None of them relaxed until they were pulling into the cracked parking lot in front of the Roadburners club and even then Harlow kept glancing furtively around every corner and every shadow as they parked their bikes and walked to the entrance.
Jackrabbit opened the door and as soon as he walked in he could feel the tension choking all the oxygen out of the room. Apparently, news travelled fast. Somehow they already knew about the attack, if not the details, and they knew Finn was behind it.

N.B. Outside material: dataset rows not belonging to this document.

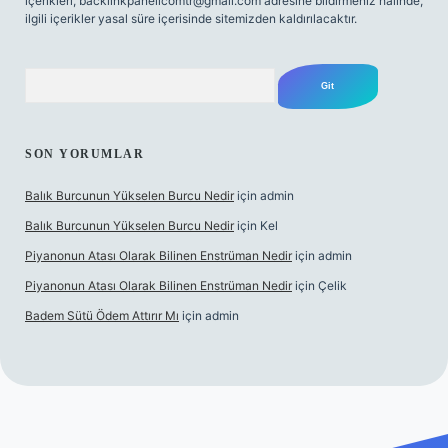
içerikleri,
backlinkpanelicomtr@gmail.com
adresine bildirmeniz halinde,
ilgili içerikler yasal süre içerisinde sitemizden kaldırılacaktır.
Arama
SON YORUMLAR
Balık Burcunun Yükselen Burcu Nedir
için
admin
Balık Burcunun Yükselen Burcu Nedir
için
Kel
Piyanonun Atası Olarak Bilinen Enstrüman Nedir
için
admin
Piyanonun Atası Olarak Bilinen Enstrüman Nedir
için
Çelik
Badem Sütü Ödem Attırır Mı
için
admin
bet
elexbett.net
tulipbetgiris.org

“Well, fuck.” Jackrabbit sighed quietly as the conversation dropped and he noticed the sideways looks that were sent his way. It was obvious what they’d been talking about. The problem with Finn, and him.
Jackrabbit knew he needed to act, and fast. Distrust was like a disease and he couldn’t allow it to spread. Not now, not after he’d just started, and especially not with the threat of Finn hanging over all their heads like a fucking hangman’s noose. The Roadburners needed a leader now more than ever, and damn it, Jackrabbit was going to be that leader come hell or high water.
He barely paused as he walked all the way into the main bar of the clubhouse, shoving a big biker aside as he jumped up onto one of the worn wooden tables that littered the warehouse looking space.